Gum Girl

Played on: Mac, via

Tight arcade action dressed up in a Gameboy costume. Ride the bubble!

It’s easy to get things in the wrong order here and end up ... with gum on your face?

Game Boy

Gum Girl is an old-school platformer, created for a GBJam event, in which the main mechanic is all about blowing gum bubbles and standing on them. This concept might not be the most realistic, but it makes for an entertaining — and often frustrating — platformer.


In the early stages you have two pieces of gum, which allows you to blow two bubbles before needing to ‘recall’ the first. This is a novel tactic because it requires you to think not only about placement, but order — on several occasions, I thought I’d done everything right and pressed the button to recall a bubble, only to realise the one I was standing on was the oldest!
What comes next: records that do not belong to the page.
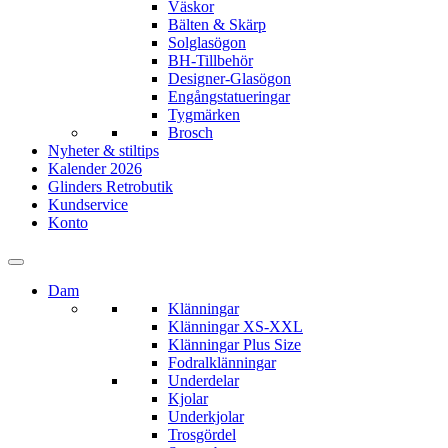
Väskor
Bälten & Skärp
Solglasögon
BH-Tillbehör
Designer-Glasögon
Engångstatueringar
Tygmärken
Brosch
Nyheter & stiltips
Kalender 2026
Glinders Retrobutik
Kundservice
Konto
Dam
Klänningar
Klänningar XS-XXL
Klänningar Plus Size
Fodralklänningar
Underdelar
Kjolar
Underkjolar
Trosgördel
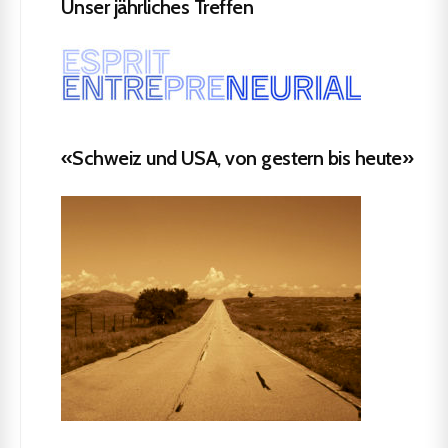
Unser jährliches Treffen
«Schweiz und USA, von gestern bis heute»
I found the controls slightly awkward at times — often mixing up ‘jump’ with ‘blow’ with inevitable and hilarious results. Probably this was mostly due to playing on keyboard. Fortunately, time is not much of a factor in the early levels, so you can take time to plan exactly where you should be spitting those bubbles next.


Apart from the main mechanic, we’re in familiar platforming territory — spikes as hazards, actual enemies that shoot things later on, stars and life-replenishing hearts to collect. Some sections have gusts of wind (?) which move the bubbles on a path and these set up small puzzles to overcome. On occasion, though, I felt I was bypassing the intended route all too easily.
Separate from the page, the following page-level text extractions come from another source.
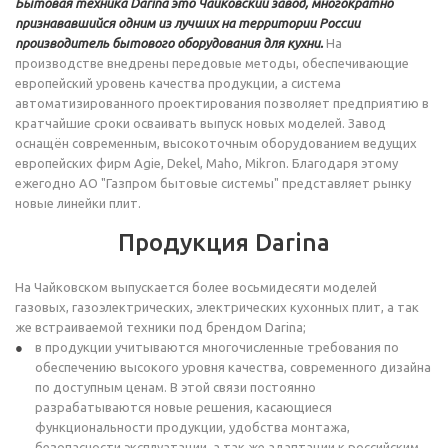
Бытовая техника Darina это Чайковский завод, многократно
признававшийся одним из лучших на территории России
производитель бытового оборудования для кухни.
На
производстве внедрены передовые методы, обеспечивающие
европейский уровень качества продукции, а система
автоматизированного проектирования позволяет предприятию в
кратчайшие сроки осваивать выпуск новых моделей. Завод
оснащён современным, высокоточным оборудованием ведущих
европейских фирм Agie, Dekel, Maho, Mikron. Благодаря этому
ежегодно АО "Газпром бытовые системы" представляет рынку
новые линейки плит.
Продукция Darina
На Чайковском выпускается более восьмидесяти моделей
газовых, газоэлектрических, электрических кухонных плит, а так
же встраиваемой техники под брендом Darina;
в продукции учитываются многочисленные требования по
обеспечению высокого уровня качества, современного дизайна
по доступным ценам. В этой связи постоянно
разрабатываются новые решения, касающиеся
функциональности продукции, удобства монтажа,
безопасности эксплуатации, а так же адаптации к российским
The final stage is an auto-scroller, thankfully with unlimited gum. This really changes the gameplay quite significantly, from a ‘platformer with thinking’ to a ‘run! run! master those controls!!’ kind of deal. I had to replay this level quite a few times before really getting to grips with it, but it certainly demonstrates a great deal of potential for varying the play. Again, though, I found myself taking a few shortcuts here which certainly didn’t look designed intentionally.


Bubble-blowing is a great technique to allow players to create their own highly-volatile temporary platforms. But unlike those bubbles, Gum Girl is solid. The graphics are crisp and clear, especially for just a 4-color palette. The music is cute and catchy, and the levels are well-designed enough to be taxing, but not overly frustrating. For a jam game, it’s a great achievement, and it’s unsurprising that this will be the basis for a future full release, currently in progress.

Gum Girl was created by Case Portman, with Music by Joel C, for GBJam 7. It was awarded a 2nd place position overall.